Dataset entries:
+ + + + +

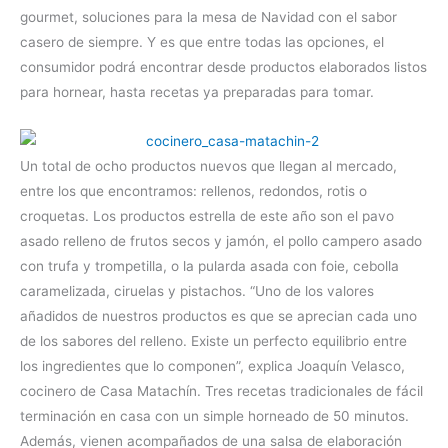
gourmet, soluciones para la mesa de Navidad con el sabor
casero de siempre. Y es que entre todas las opciones, el
consumidor podrá encontrar desde productos elaborados listos
para hornear, hasta recetas ya preparadas para tomar.
Un total de ocho productos nuevos que llegan al mercado,
entre los que encontramos: rellenos, redondos, rotis o
croquetas. Los productos estrella de este año son el pavo
asado relleno de frutos secos y jamón, el pollo campero asado
con trufa y trompetilla, o la pularda asada con foie, cebolla
caramelizada, ciruelas y pistachos. “Uno de los valores
añadidos de nuestros productos es que se aprecian cada uno
de los sabores del relleno. Existe un perfecto equilibrio entre
los ingredientes que lo componen”, explica Joaquín Velasco,
cocinero de Casa Matachín. Tres recetas tradicionales de fácil
terminación en casa con un simple horneado de 50 minutos.
Además, vienen acompañados de una salsa de elaboración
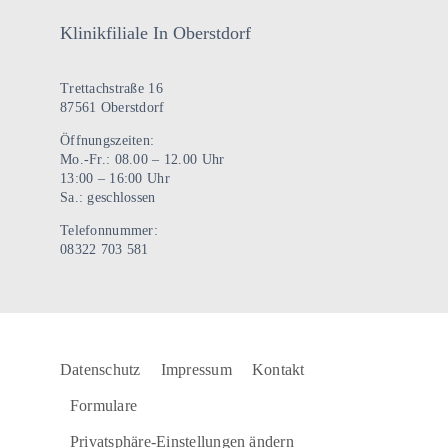
Klinikfiliale In Oberstdorf
Trettachstraße 16
87561 Oberstdorf
Öffnungszeiten:
Mo.-Fr.: 08.00 – 12.00 Uhr
13:00 – 16:00 Uhr
Sa.: geschlossen
Telefonnummer:
08322 703 581
Datenschutz
Impressum
Kontakt
Formulare
Privatsphäre-Einstellungen ändern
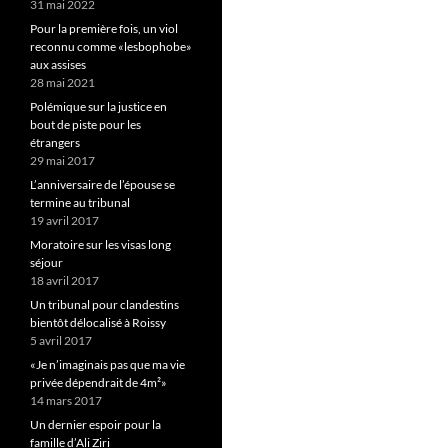
31 mai 2022
Pour la première fois, un viol
reconnu comme «lesbophobe»
aux assises
28 mai 2021
Polémique sur la justice en
bout de piste pour les
étrangers
29 mai 2017
L’anniversaire de l’épouse se
termine au tribunal
19 avril 2017
Moratoire sur les visas long
séjour
18 avril 2017
Un tribunal pour clandestins
bientôt délocalisé à Roissy
5 avril 2017
«Je n’imaginais pas que ma vie
privée dépendrait de 4m²»
14 mars 2017
Un dernier espoir pour la
famille d’Ali Ziri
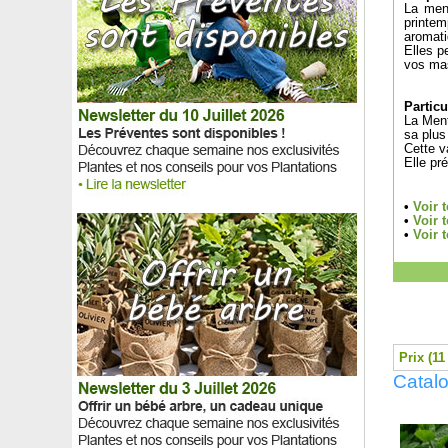
La ment
Néflier commun, Néflier d'Allemagne
printe
Néflier du Japon
aromati
Neillia affinis
Elles p
vos mas
Nénuphar 'Colorado'
Nénuphar 'Wanvisa'
Particu
Nerprun alaterne
La Ment
Nerprun purgatif
sa plus
Cette v
Noisetier commun
Elle pr
Noisetier de Byzance
Noisetier du Japon, Noisetier d'hiver
•
Voir 
Noisetier pourpre
•
Voir 
Noisetier tortueux
•
Voir 
Noisetier Truffier - Tuber melanosporum
Noisetier Truffier - Tuber uncinatum
Noyer blanc
Noyer commun
Noyer de pécan, Pacanier
Oca du Pérou
Prix (11
Oeillet mignardise blanc
Catal
Oeillet mignardise rose
Oeillet mignardise rose saumon
Oeillet mignardise rouge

+ + + + +

# Task description
Excluding the images, return each record above precisely as written.

# Written response
gourmet, soluciones para la mesa de Navidad con el sabor
casero de siempre. Y es que entre todas las opciones, el
consumidor podrá encontrar desde productos elaborados listos
para hornear, hasta recetas ya preparadas para tomar.
Un total de ocho productos nuevos que llegan al mercado,
entre los que encontramos: rellenos, redondos, rotis o
croquetas. Los productos estrella de este año son el pavo
asado relleno de frutos secos y jamón, el pollo campero asado
con trufa y trompetilla, o la pularda asada con foie, cebolla
caramelizada, ciruelas y pistachos. “Uno de los valores
añadidos de nuestros productos es que se aprecian cada uno
de los sabores del relleno. Existe un perfecto equilibrio entre
los ingredientes que lo componen”, explica Joaquín Velasco,
cocinero de Casa Matachín. Tres recetas tradicionales de fácil
terminación en casa con un simple horneado de 50 minutos.
Además, vienen acompañados de una salsa de elaboración
Klinikfiliale In Oberstdorf
Trettachstraße 16
87561 Oberstdorf
Öffnungszeiten:
Mo.-Fr.: 08.00 – 12.00 Uhr
13:00 – 16:00 Uhr
Sa.: geschlossen
Telefonnummer:
08322 703 581
Datenschutz
Impressum
Kontakt
Formulare
Privatsphäre-Einstellungen ändern
31 mai 2022
Pour la première fois, un viol
reconnu comme «lesbophobe»
aux assises
28 mai 2021
Polémique sur la justice en
bout de piste pour les
étrangers
29 mai 2017
L’anniversaire de l’épouse se
termine au tribunal
19 avril 2017
Moratoire sur les visas long
séjour
18 avril 2017
Un tribunal pour clandestins
bientôt délocalisé à Roissy
5 avril 2017
«Je n’imaginais pas que ma vie
privée dépendrait de 4m²»
14 mars 2017
Un dernier espoir pour la
famille d’Ali Ziri
La ment
Néflier commun, Néflier d'Allemagne
printe
Néflier du Japon
aromati
Neillia affinis
Elles p
vos mas
Nénuphar 'Colorado'
Nénuphar 'Wanvisa'
Particu
Nerprun alaterne
La Ment
Nerprun purgatif
sa plus
Cette v
Noisetier commun
Elle pr
Noisetier de Byzance
Noisetier du Japon, Noisetier d'hiver
•
Voir 
Noisetier pourpre
•
Voir 
Noisetier tortueux
•
Voir 
Noisetier Truffier - Tuber melanosporum
Noisetier Truffier - Tuber uncinatum
Noyer blanc
Noyer commun
Noyer de pécan, Pacanier
Oca du Pérou
Prix (11
Oeillet mignardise blanc
Catal
Oeillet mignardise rose
Oeillet mignardise rose saumon
Oeillet mignardise rouge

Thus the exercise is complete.